I’d suggest that a chap like that isn’t fit to be a proverbial dog catcher, never mind a cabinet minister in a great country. But Trump’s criteria are evidently different from mine.

Here I have an admission to make. When I was courting Penelope, I wrote her a bawdy limerick every day. This genre is the upper limit of my poetic attainment, although, judging by the fact that Penelope still keeps those yellowing pages in a secret hidey-hole, the verses weren’t too bad, as far as such things go.

But that was just a joke, comic doggerel. Aware of my limitations, I would never attempt to write real poetry. God may or may not have given me some writing ability, but certainly not in that genre. And no sane man would ever write Kennedy-style verse in all seriousness, nor expect to produce any effect on the recipient other than an emetic one.

Then I look at photographs of Defence Secretary Pete Hegseth naked to the waist (from the top down, as I hope you understand) and see a torso densely covered with tattoos. Let me tell you, a Tahiti denizen of Gauguin’s time had nothing on Pete in the area of body art.

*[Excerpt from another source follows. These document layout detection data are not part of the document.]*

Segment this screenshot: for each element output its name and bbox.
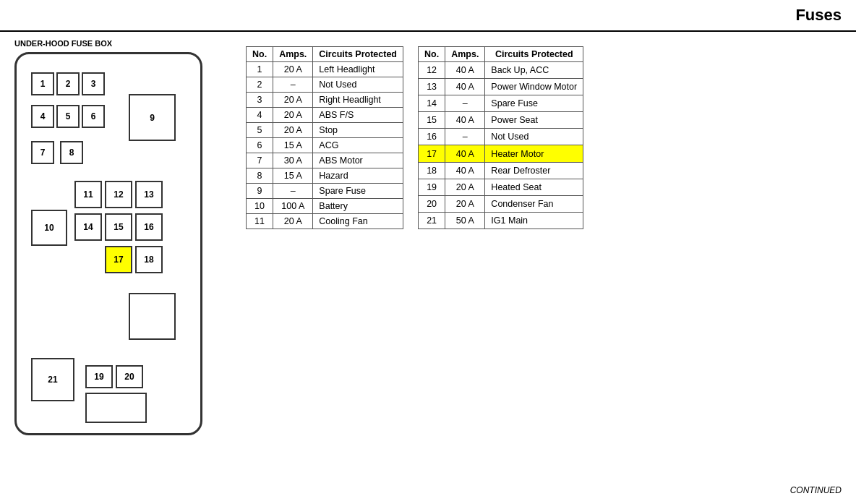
table1-cell-3-2: ABS F/S: [313, 108, 403, 123]
table2-cell-8-2: Condenser Fan: [485, 195, 583, 212]
table2-cell-7-2: Heated Seat: [485, 179, 583, 195]
table2-cell-9-2: IG1 Main: [485, 212, 583, 228]
table2-cell-1-0: 13: [419, 79, 445, 95]
table2-cell-6-1: 40 A: [445, 162, 485, 179]
table2-cell-8-0: 20: [419, 195, 445, 212]
table1-cell-2-1: 20 A: [273, 93, 313, 108]
fuse-4: 4: [31, 105, 54, 128]
table1-row: 520 AStop: [247, 123, 403, 138]
table2-row: 1340 APower Window Motor: [419, 79, 583, 95]
table2-row: 1740 AHeater Motor: [419, 145, 583, 162]
table1-row: 1120 ACooling Fan: [247, 214, 403, 229]
fuse-16: 16: [135, 213, 163, 241]
table1-cell-8-1: –: [273, 184, 313, 199]
fuse-14: 14: [74, 213, 102, 241]
table2-cell-2-2: Spare Fuse: [485, 95, 583, 112]
fuse-blank-large: [129, 293, 176, 340]
table1-cell-7-1: 15 A: [273, 168, 313, 184]
table2-row: 1840 ARear Defroster: [419, 162, 583, 179]
table2-row: 14–Spare Fuse: [419, 95, 583, 112]
table1-cell-7-0: 8: [247, 168, 273, 184]
table2-header-circuits: Circuits Protected: [485, 47, 583, 62]
table2-cell-2-0: 14: [419, 95, 445, 112]
tables-area: No. Amps. Circuits Protected 120 ALeft H…: [246, 39, 583, 229]
fuse-8: 8: [60, 141, 83, 164]
fuse-7: 7: [31, 141, 54, 164]
table2-cell-5-1: 40 A: [445, 145, 485, 162]
fuse-box-diagram: 1 2 3 4 5 6 9 7 8 11 12 13 10 14 15: [14, 52, 210, 435]
table1-cell-6-2: ABS Motor: [313, 153, 403, 168]
table1-cell-3-0: 4: [247, 108, 273, 123]
table1-cell-5-2: ACG: [313, 138, 403, 153]
table2-cell-5-0: 17: [419, 145, 445, 162]
table2-cell-5-2: Heater Motor: [485, 145, 583, 162]
table1-cell-9-0: 10: [247, 199, 273, 214]
table1-cell-2-2: Right Headlight: [313, 93, 403, 108]
fuse-17: 17: [105, 246, 132, 273]
table1-header-amps: Amps.: [273, 47, 313, 62]
fuse-box-outer: 1 2 3 4 5 6 9 7 8 11 12 13 10 14 15: [14, 52, 202, 435]
table1-cell-4-1: 20 A: [273, 123, 313, 138]
table2-cell-3-0: 15: [419, 112, 445, 129]
table2-cell-3-1: 40 A: [445, 112, 485, 129]
table1-header-circuits: Circuits Protected: [313, 47, 403, 62]
table1-cell-5-0: 6: [247, 138, 273, 153]
table1-row: 320 ARight Headlight: [247, 93, 403, 108]
fuse-15: 15: [105, 213, 132, 241]
fuse-table-2: No. Amps. Circuits Protected 1240 ABack …: [418, 46, 583, 229]
fuse-table-1: No. Amps. Circuits Protected 120 ALeft H…: [246, 46, 403, 229]
table1-cell-10-0: 11: [247, 214, 273, 229]
table1-cell-6-0: 7: [247, 153, 273, 168]
table1-cell-1-2: Not Used: [313, 77, 403, 93]
page-header: Fuses: [0, 0, 856, 32]
fuse-1: 1: [31, 72, 54, 95]
fuse-10: 10: [31, 210, 67, 246]
table1-cell-8-0: 9: [247, 184, 273, 199]
fuse-2: 2: [56, 72, 80, 95]
table1-cell-10-2: Cooling Fan: [313, 214, 403, 229]
table2-cell-1-1: 40 A: [445, 79, 485, 95]
table2-cell-3-2: Power Seat: [485, 112, 583, 129]
table2-row: 1240 ABack Up, ACC: [419, 62, 583, 79]
table1-row: 815 AHazard: [247, 168, 403, 184]
fuse-box-section: UNDER-HOOD FUSE BOX 1 2 3 4 5 6 9 7 8 11…: [14, 39, 231, 435]
table1-row: 2–Not Used: [247, 77, 403, 93]
table2-cell-6-2: Rear Defroster: [485, 162, 583, 179]
table2-cell-1-2: Power Window Motor: [485, 79, 583, 95]
fuse-6: 6: [82, 105, 105, 128]
fuse-18: 18: [135, 246, 163, 273]
table2-cell-0-2: Back Up, ACC: [485, 62, 583, 79]
table2-row: 1540 APower Seat: [419, 112, 583, 129]
table2-row: 1920 AHeated Seat: [419, 179, 583, 195]
table2-cell-7-0: 19: [419, 179, 445, 195]
table1-cell-3-1: 20 A: [273, 108, 313, 123]
table1-cell-4-0: 5: [247, 123, 273, 138]
table1-cell-1-0: 2: [247, 77, 273, 93]
table1-row: 420 AABS F/S: [247, 108, 403, 123]
table1-cell-1-1: –: [273, 77, 313, 93]
table1-cell-0-1: 20 A: [273, 62, 313, 77]
table2-cell-4-1: –: [445, 129, 485, 145]
table2-cell-9-1: 50 A: [445, 212, 485, 228]
table2-row: 2150 AIG1 Main: [419, 212, 583, 228]
table1-cell-6-1: 30 A: [273, 153, 313, 168]
fuse-blank-bottom: [85, 393, 147, 423]
table2-cell-9-0: 21: [419, 212, 445, 228]
table1-cell-8-2: Spare Fuse: [313, 184, 403, 199]
continued-text: CONTINUED: [790, 485, 842, 495]
table2-cell-4-0: 16: [419, 129, 445, 145]
fuse-box-label: UNDER-HOOD FUSE BOX: [14, 39, 231, 48]
fuse-3: 3: [82, 72, 105, 95]
table1-cell-0-2: Left Headlight: [313, 62, 403, 77]
table2-cell-6-0: 18: [419, 162, 445, 179]
table1-cell-4-2: Stop: [313, 123, 403, 138]
table2-cell-0-1: 40 A: [445, 62, 485, 79]
fuse-20: 20: [116, 365, 143, 388]
table2-header-amps: Amps.: [445, 47, 485, 62]
table1-row: 120 ALeft Headlight: [247, 62, 403, 77]
table2-row: 2020 ACondenser Fan: [419, 195, 583, 212]
table2-cell-2-1: –: [445, 95, 485, 112]
table2-cell-0-0: 12: [419, 62, 445, 79]
fuse-13: 13: [135, 181, 163, 208]
fuse-9: 9: [129, 94, 176, 141]
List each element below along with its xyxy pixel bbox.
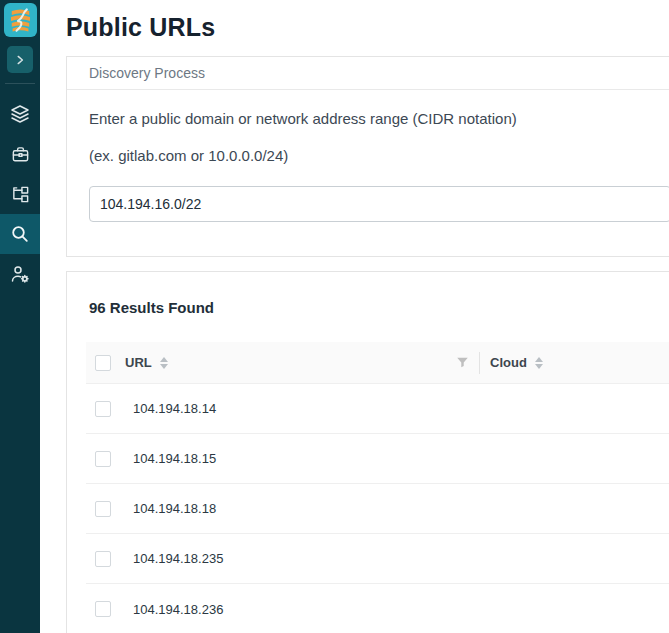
table-row[interactable]: 104.194.18.18 bbox=[86, 484, 669, 534]
table-row[interactable]: 104.194.18.235 bbox=[86, 534, 669, 584]
runzero-logo-icon bbox=[7, 7, 34, 34]
search-icon bbox=[10, 224, 30, 244]
url-cell[interactable]: 104.194.18.18 bbox=[133, 501, 216, 516]
cloud-column-label: Cloud bbox=[490, 355, 527, 370]
cidr-label-line2: (ex. gitlab.com or 10.0.0.0/24) bbox=[89, 148, 669, 164]
url-cell[interactable]: 104.194.18.236 bbox=[133, 602, 223, 617]
user-gear-icon bbox=[10, 264, 30, 284]
url-sort-icon[interactable] bbox=[160, 357, 168, 369]
url-column-label: URL bbox=[125, 355, 152, 370]
url-cell[interactable]: 104.194.18.14 bbox=[133, 401, 216, 416]
column-separator bbox=[479, 352, 480, 374]
results-table: URL Cloud bbox=[86, 342, 669, 633]
sidebar bbox=[0, 0, 40, 633]
table-row[interactable]: 104.194.18.236 bbox=[86, 584, 669, 633]
chevron-right-icon bbox=[14, 54, 26, 66]
column-header-url[interactable]: URL bbox=[111, 355, 479, 370]
row-checkbox[interactable] bbox=[95, 601, 111, 617]
cidr-input[interactable] bbox=[89, 186, 669, 222]
sidebar-item-user-settings[interactable] bbox=[0, 254, 40, 294]
table-row[interactable]: 104.194.18.14 bbox=[86, 384, 669, 434]
results-count: 96 Results Found bbox=[89, 299, 669, 316]
app-logo[interactable] bbox=[4, 3, 37, 37]
briefcase-icon bbox=[11, 145, 30, 164]
table-row[interactable]: 104.194.18.15 bbox=[86, 434, 669, 484]
page-title: Public URLs bbox=[66, 11, 669, 44]
sidebar-item-hierarchy[interactable] bbox=[0, 174, 40, 214]
layers-icon bbox=[10, 104, 30, 124]
url-cell[interactable]: 104.194.18.235 bbox=[133, 551, 223, 566]
discovery-card: Discovery Process Enter a public domain … bbox=[66, 56, 669, 257]
sidebar-divider bbox=[5, 83, 35, 84]
table-header-row: URL Cloud bbox=[86, 342, 669, 384]
discovery-card-title: Discovery Process bbox=[89, 65, 205, 81]
discovery-card-body: Enter a public domain or network address… bbox=[67, 90, 669, 256]
url-cell[interactable]: 104.194.18.15 bbox=[133, 451, 216, 466]
url-filter-icon[interactable] bbox=[456, 356, 469, 369]
sidebar-item-layers[interactable] bbox=[0, 94, 40, 134]
sidebar-expand-button[interactable] bbox=[7, 46, 33, 73]
sitemap-icon bbox=[11, 185, 30, 204]
row-checkbox[interactable] bbox=[95, 401, 111, 417]
row-checkbox[interactable] bbox=[95, 501, 111, 517]
cidr-label-line1: Enter a public domain or network address… bbox=[89, 111, 669, 127]
cloud-sort-icon[interactable] bbox=[535, 357, 543, 369]
column-header-cloud[interactable]: Cloud bbox=[490, 355, 543, 370]
sidebar-item-search[interactable] bbox=[0, 214, 40, 254]
results-card-body: 96 Results Found URL bbox=[67, 272, 669, 633]
row-checkbox[interactable] bbox=[95, 551, 111, 567]
discovery-card-header: Discovery Process bbox=[67, 57, 669, 90]
main-content: Public URLs Discovery Process Enter a pu… bbox=[40, 11, 669, 633]
results-card: 96 Results Found URL bbox=[66, 271, 669, 633]
row-checkbox[interactable] bbox=[95, 451, 111, 467]
sidebar-item-services[interactable] bbox=[0, 134, 40, 174]
select-all-checkbox[interactable] bbox=[95, 355, 111, 371]
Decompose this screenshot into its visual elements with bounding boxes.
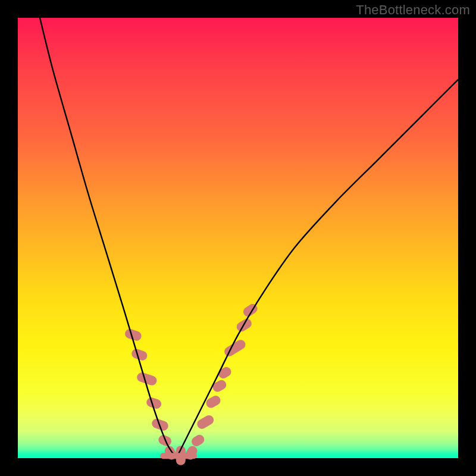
marker-group — [124, 302, 259, 465]
curve-svg — [18, 18, 458, 458]
watermark-text: TheBottleneck.com — [356, 2, 470, 18]
curve-marker — [211, 378, 228, 393]
curve-marker — [195, 414, 215, 431]
chart-frame: TheBottleneck.com — [0, 0, 476, 476]
bottleneck-curve-left — [40, 18, 176, 458]
plot-area — [18, 18, 458, 458]
curve-marker — [190, 433, 206, 448]
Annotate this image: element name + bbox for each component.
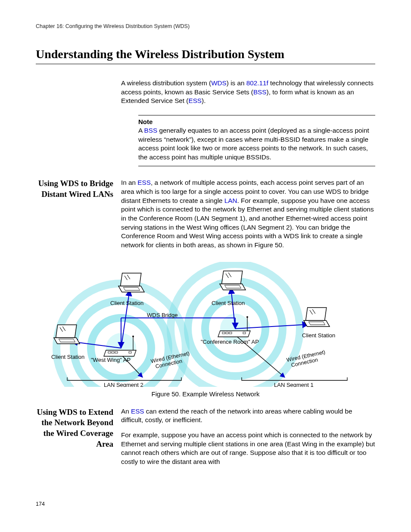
section-bridge-lans: Using WDS to Bridge Distant Wired LANs I… [36,178,375,255]
page: Chapter 16: Configuring the Wireless Dis… [0,0,411,532]
label-conference-ap: "Conference Room" AP [201,339,259,345]
text: A [138,127,144,134]
label-client-station: Client Station [212,300,245,306]
note-text: A BSS generally equates to an access poi… [138,127,369,161]
section2-paragraph-1: An ESS can extend the reach of the netwo… [121,407,375,425]
text: ). [202,97,206,104]
label-lan-segment-2: LAN Segment 2 [104,382,143,387]
text: ) is an [227,79,246,87]
label-lan-segment-1: LAN Segment 1 [274,382,314,387]
text: An [121,408,131,415]
text: generally equates to an access point (de… [138,127,369,161]
title-rule [36,64,375,64]
link-lan[interactable]: LAN [224,197,237,204]
section2-paragraph-2: For example, suppose you have an access … [121,431,375,467]
link-80211f[interactable]: 802.11f [246,79,268,87]
text: . For example, suppose you have one acce… [121,197,374,249]
section1-paragraph: In an ESS, a network of multiple access … [121,178,375,249]
intro-paragraph: A wireless distribution system (WDS) is … [121,79,375,106]
link-ess[interactable]: ESS [137,179,151,186]
note-label: Note [138,118,375,125]
figure-caption: Figure 50. Example Wireless Network [36,390,375,398]
laptop-icon [304,308,330,327]
label-client-station: Client Station [110,300,143,306]
text: A wireless distribution system ( [121,79,211,87]
text: can extend the reach of the network into… [121,408,352,424]
text: In an [121,179,137,186]
link-bss[interactable]: BSS [144,127,158,134]
link-wds[interactable]: WDS [211,79,227,87]
page-title: Understanding the Wireless Distribution … [36,47,375,61]
label-client-station: Client Station [302,332,335,339]
page-number: 174 [36,501,45,507]
link-ess[interactable]: ESS [131,408,144,415]
side-heading-bridge: Using WDS to Bridge Distant Wired LANs [36,178,121,199]
lan-bracket-1 [242,377,347,380]
side-heading-extend: Using WDS to Extend the Network Beyond t… [36,407,121,450]
chapter-header: Chapter 16: Configuring the Wireless Dis… [36,23,375,29]
figure-svg: WDS Bridge Client Station Cl [39,262,371,387]
label-client-station: Client Station [51,354,84,360]
figure-50: WDS Bridge Client Station Cl [39,262,371,387]
label-west-wing-ap: "West Wing" AP [91,357,131,363]
label-wds-bridge: WDS Bridge [147,312,178,318]
link-ess[interactable]: ESS [188,97,202,104]
link-bss[interactable]: BSS [253,88,267,96]
section-extend-network: Using WDS to Extend the Network Beyond t… [36,407,375,473]
intro-block: A wireless distribution system (WDS) is … [121,79,375,166]
note-box: Note A BSS generally equates to an acces… [138,115,375,167]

Does one detect a certain deficit of taste there as well? I go over the mental list of the men of impeccable taste I’ve ever known, and not one of them had a single tattoo, much less used his whole body as a broad canvas to paint on.

Now, I can’t level similar criticism at two other members of Trump’s cabinet: Treasury Secretary Scott Bessent and Foreign Secretary Mark Rubio. But they seem to be outsiders whom Trump barely tolerates.

Rubio and Bessent are the ministers who try their utmost to prevent Trump from acting on his insane instincts. One such instinct is to deliver all of the Ukraine to Putin (who, with his elevator shoes, is another exemplar of bad taste), by twisting the Ukraine’s arm into accepting peace terms that amount to capitulation.

At the same time, both Kennedy and Hegseth are committed Putinistas. During the presidential campaign, for example, Kennedy parroted the Kremlin line by saying: “But we must understand that our government has also contributed to its circumstances [the on-going war] through repeated deliberate provocations of Russia going back to the 1990s.”

And the Russian press agency Tass once complimented Hegseth for sporting, at a meeting with Zelensky, a “tie, featuring bold white, blue, and red stripes arranged in the same order as on the Russian national flag.” That’s like Putin wearing a MAGA cap.

So there we have it: Rubio and Bessent against Hegseth and Kennedy, with Trump leaning towards the second two. If you believe Plato and Aristotle, taste – or rather the absence thereof – must have something to do with that.

Call it a paradox, but this is the most innocuous explanation I can offer for the US stance on Putin’s aggression. God knows I’ve put forth the less innocuous ones often enough.

P.S. Speaking of that, I watch football matches not only for the enjoyment of the game, but also in the hope that the commentators, native speakers every one of them, may enlarge my English vocabulary, originally acquired second-hand.

Thus, over the past few weeks, I’ve learned that ‘innocuous’ can also mean ‘annoying’, ‘infamous’ is a synonym of ‘famous’, ‘melodramatic’ of ‘dramatic’, and – my particular favourite – ‘amount’ can stand for ‘number’, as in “the amount of matches”. Learn something every day.